Aids Mês é dedicado à luta contra a aids,doença que fez 939 casos na cidade. ( Foto: Amanda Vieira / JP)

Para marcar a campanha do Dezembro Vermelho, mês alusivo ao Dia Mundial de Luta Contra a Aids, celebrado hoje (1º), a Secretaria Municipal de Saúde realiza na segunda-feira (3), a 24ª Caminhada da Solidariedade. A concentração será às 8h, no Largo do Mercado Municipal, seguindo para a praça José Bonifácio, com passagem pela Câmara de Vereadores. No local, ocorrerá um ato público em memória às vítimas da aids. Depois, a caminhada retorna à Praça José Bonifácio para o encerramento da atividade.

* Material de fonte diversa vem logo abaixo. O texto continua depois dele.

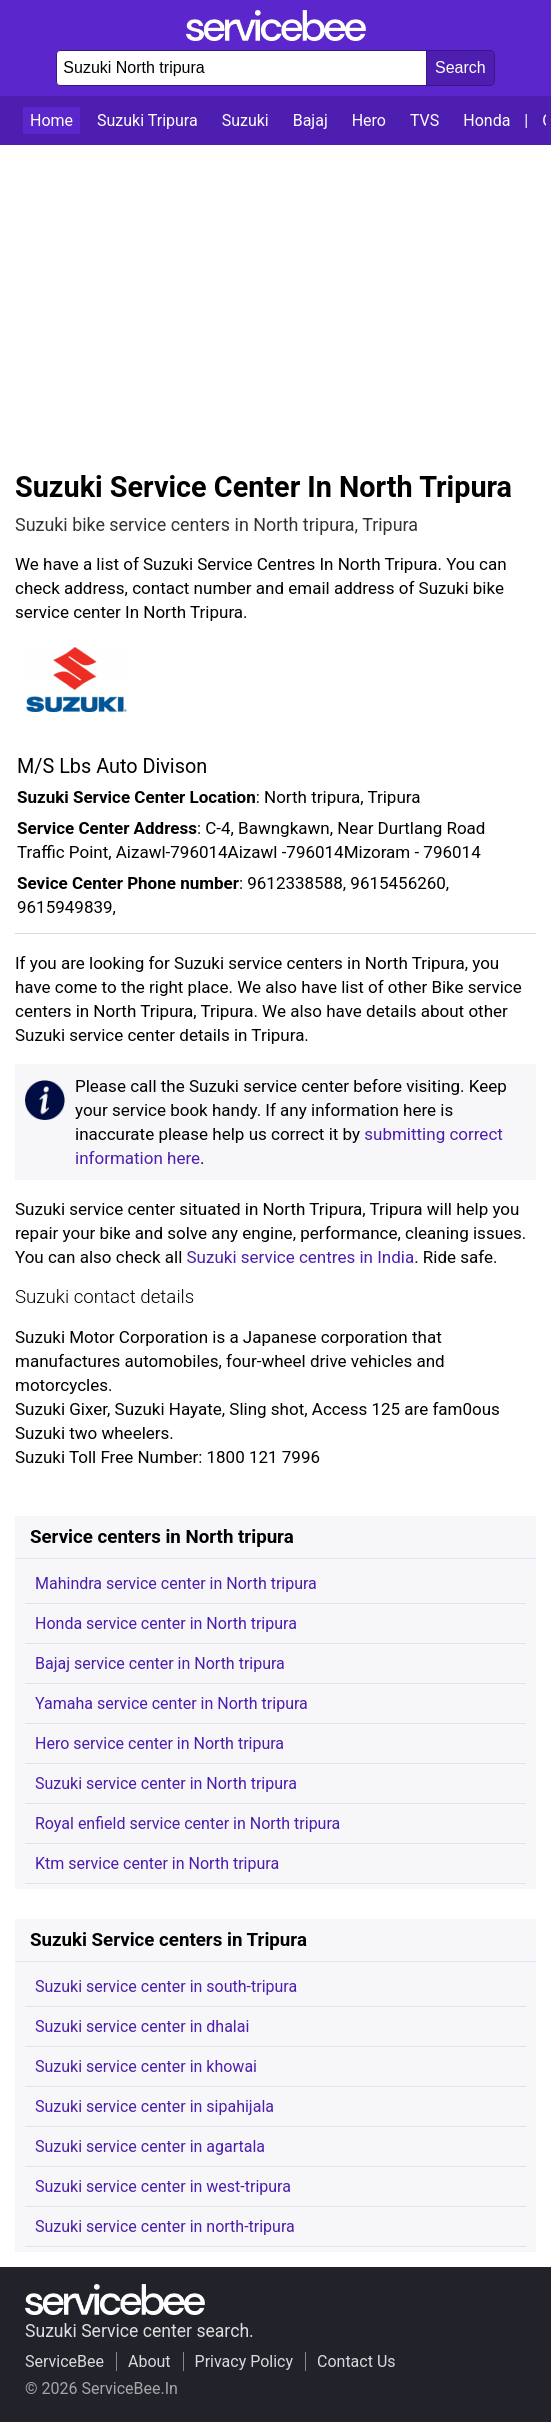 This screenshot has height=2422, width=551. I want to click on Suzuki service center in south-tripura, so click(166, 1986).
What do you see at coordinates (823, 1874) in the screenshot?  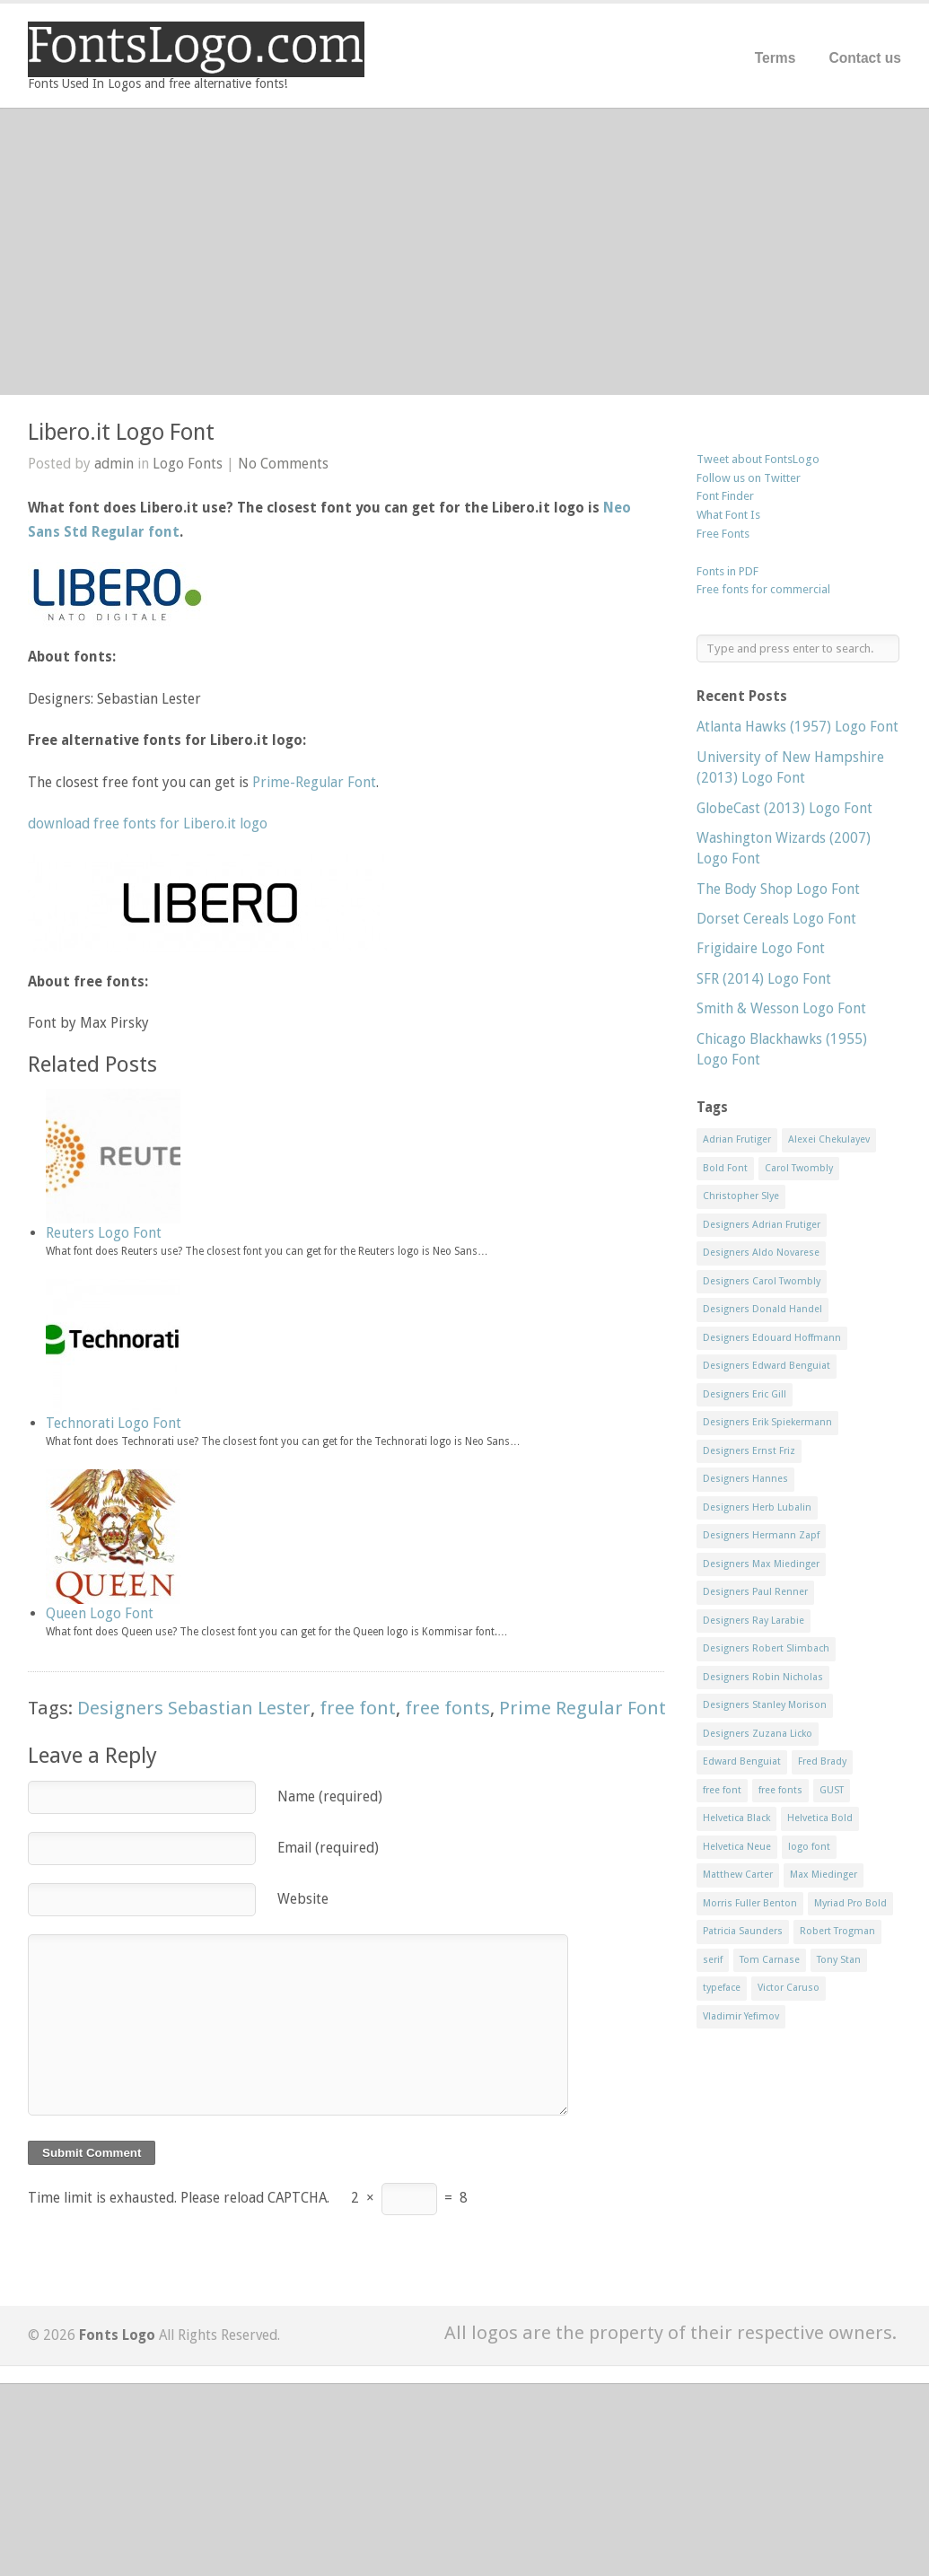 I see `Max Miedinger [Max Miedinger (53 items)]` at bounding box center [823, 1874].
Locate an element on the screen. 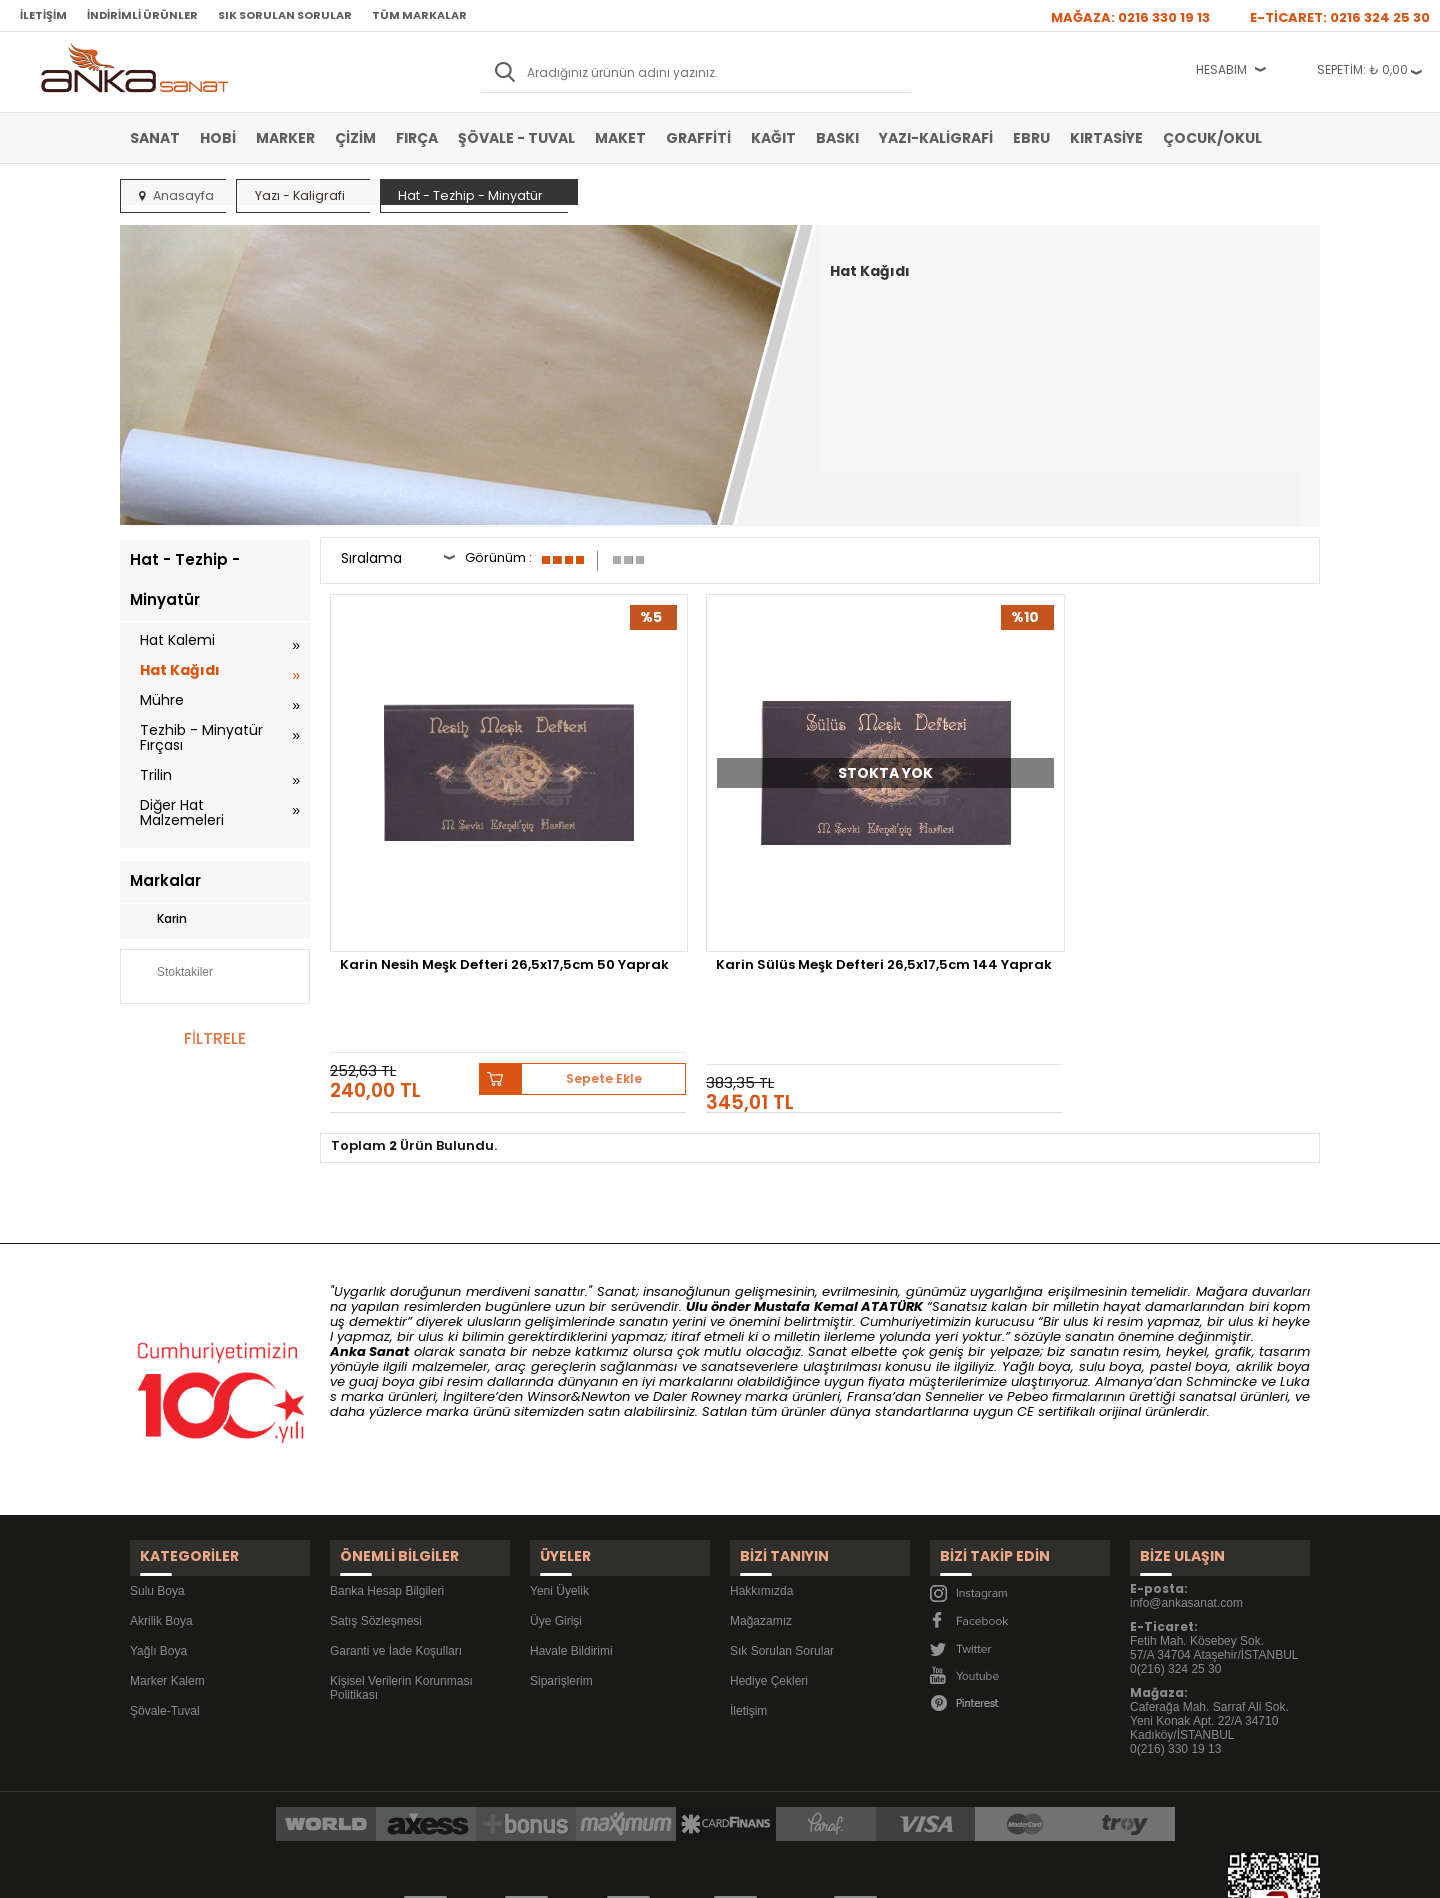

Segundo Moisés Taglietta, coordenador do Cevisa (Centro de Vigilância em Saúde), em Piracicaba desde 1982, que foi o início do registro dos casos de infecção pelo HIV, foram 939 casos, dos quais 102 no ano de 2017 e 72 de janeiro até 31 de outubro deste ano. Diferente de quem apenas tem o vírus do HIV, pessoas com aids são aquelas que desenvolveram a doença. E Piracicaba registrou desde 1982 até 31 de outubro deste ano, 1988 casos de aids, sendo 21 casos em 2017 e 10 até 31 de outubro de 2018.

Em relação a óbitos por aids, de acordo com informações do Ipplap (Instituto de Pesquisas e Planejamento de Piracicaba), no ano de 2000 foram notificadas 70 mortes, em 2016 foram 27 e no ano passado, foram 18 mortes. Os dados de 2016 e 2017 demonstram queda no número de mortes por aids. No Estado de São Paulo, a taxa de incidência de aids teve queda de 31,3% na última década, segundo o Balanço do Programa Estadual de DST/Aids. Em 2017, a taxa foi de 14,9 casos por 100 mil habitantes, contra 21,7 casos 10 anos atrás. Em números absolutos, foram 8.763 casos em 2008, e 6.505 casos em 2017.

A queda da taxa da mortalidade pela doença foi ainda mais expressiva, 39,3%, principalmente devido ao acesso a tratamento antirretroviral. “É importante ressaltar que estar infectado pelo HIV não significa ter aids. Hoje em dia, uma pessoa com HIV que tem acesso ao teste e ao tratamento em tempo oportuno, não irá evoluir para a doença”, afirma o coordenador do Programa Estadual de DST/Aids, Artur Kalichman.

Em 2017, a taxa foi de 4,8 óbitos por 100 mil habitantes, com um total de 2.146 mortes, em números absolutos. Dez anos atrás, a taxa foi de 7,9 óbitos por 100 mil habitantes, com um total de 3.227 mortes. “Ainda faltam dois meses para fecharmos os dados anuais, mas a tendência é de queda para casos da doença e também para mortes, porém bem menos que o percentual do Estado, que envolve várias regiões”, avalia o coordenador do Cevisa.

DIAGNÓSTICO — Moisés Taglietta ressalta que o perfil de de infecção pelo HIV, aponta para uma população jovem de HSH (Homens que fazem Sexo com Homens). Quando há diagnóstico da infecção do HIV, encaminha-se a pessoa ao Cedic (Centro de Doenças Infectocontagiosas). “E é feito o acompanhamento da pessoa até que se matricule e se vincule ao serviço.”